In 1900, fifty years after Julia Shannon began making daguerreotypes , there were 41 known women photographers and 75 additional women working in San Francisco's photographic industry.

--by Mary Brown, 1997


The following is excerpted from a long article in the March, 1895 San Francisco Examiner titled, "The New Woman's Camera... Miss Mary Winslow Travels All Over the County in a Cart Taking Photographs":

"To be a traveling photographer is a new departure even for the new woman, but that is what Miss Mary Winslow has been for the past three years. She intends to follow the business all her life, unless she gets so rich that her time will all be occupied in taking care of her money, and even then she thinks she will have to steal out for a short trip once in a while. She has already amassed $2,500 towards the fortune.

She travels in a buggy alone, and thinks nothing whatever of driving her own horse over any road where somebody else's horse has been driven. She is twenty-five years old, shrewd, self-reliant and not afraid of anything. Her only arms are a revolver and a man's hat, and she goes wherever she pleases. She makes views and outdoor portraits, and they are good ones, too, but it was not always thus. When she started on her first photographic trip she was familiar with the theory of photography and understood chemical reactions, but as far as practical knowledge of the apparatus was concerned she hadn’t the least bit, but she was tired of the city and city life, so she left San Francisco with the determination to make pictures or die, and she made pictures...

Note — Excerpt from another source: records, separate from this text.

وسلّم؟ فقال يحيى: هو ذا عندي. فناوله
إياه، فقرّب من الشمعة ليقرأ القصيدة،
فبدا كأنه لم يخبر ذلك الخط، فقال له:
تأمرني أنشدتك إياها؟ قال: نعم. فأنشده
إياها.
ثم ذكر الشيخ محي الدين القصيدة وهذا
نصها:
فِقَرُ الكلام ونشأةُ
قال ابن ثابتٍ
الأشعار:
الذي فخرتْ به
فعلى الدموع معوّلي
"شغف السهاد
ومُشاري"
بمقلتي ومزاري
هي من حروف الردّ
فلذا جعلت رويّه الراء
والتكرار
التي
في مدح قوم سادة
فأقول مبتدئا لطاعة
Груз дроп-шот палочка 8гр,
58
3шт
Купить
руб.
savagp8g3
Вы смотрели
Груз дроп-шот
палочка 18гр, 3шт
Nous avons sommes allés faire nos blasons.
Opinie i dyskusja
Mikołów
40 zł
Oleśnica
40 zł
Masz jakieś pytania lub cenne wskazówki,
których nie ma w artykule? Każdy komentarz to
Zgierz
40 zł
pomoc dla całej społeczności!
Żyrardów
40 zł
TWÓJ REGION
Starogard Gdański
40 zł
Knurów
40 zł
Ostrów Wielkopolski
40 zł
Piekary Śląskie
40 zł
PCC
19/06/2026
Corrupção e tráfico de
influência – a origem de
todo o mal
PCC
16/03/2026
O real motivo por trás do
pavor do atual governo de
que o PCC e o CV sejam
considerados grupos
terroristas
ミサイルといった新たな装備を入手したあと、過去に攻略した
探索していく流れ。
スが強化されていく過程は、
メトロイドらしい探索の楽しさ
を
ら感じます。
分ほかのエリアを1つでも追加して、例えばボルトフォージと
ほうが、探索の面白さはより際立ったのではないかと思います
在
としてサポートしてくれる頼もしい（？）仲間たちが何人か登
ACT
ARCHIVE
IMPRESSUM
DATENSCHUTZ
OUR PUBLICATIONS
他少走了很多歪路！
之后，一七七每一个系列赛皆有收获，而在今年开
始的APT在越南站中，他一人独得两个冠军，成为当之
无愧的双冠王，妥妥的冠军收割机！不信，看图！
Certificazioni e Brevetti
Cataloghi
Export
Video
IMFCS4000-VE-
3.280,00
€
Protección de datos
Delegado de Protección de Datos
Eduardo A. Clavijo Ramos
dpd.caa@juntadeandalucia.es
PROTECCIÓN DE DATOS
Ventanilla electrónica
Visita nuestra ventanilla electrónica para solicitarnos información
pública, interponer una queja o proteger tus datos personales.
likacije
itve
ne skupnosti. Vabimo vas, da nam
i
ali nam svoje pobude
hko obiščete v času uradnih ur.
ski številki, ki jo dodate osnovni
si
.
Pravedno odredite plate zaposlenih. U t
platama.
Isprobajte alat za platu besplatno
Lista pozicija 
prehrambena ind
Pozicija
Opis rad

As she has a small buggy she can carry only a very limited outfit, and has to depend largely upon the courtesy of resident brothers of the craft for the development of such of her negatives as she cannot keep until her return home, and the making of her proofs. This is no great drawback to her success, however, as she invariably finds them obliging and willing to lend her such help as she needs. For finishing, she usually takes her negatives to her headquarters in San Francisco and prints from the window of her private room, in which same room, she tones, mounts and does all the other things that are necessary to produce a first class photograph, and for them she gets first-class prices...

The photographic work as she does it is not merely a fad, but, as she herself expresses it, is for 'pecuniary pleasure' with duplicates always in order."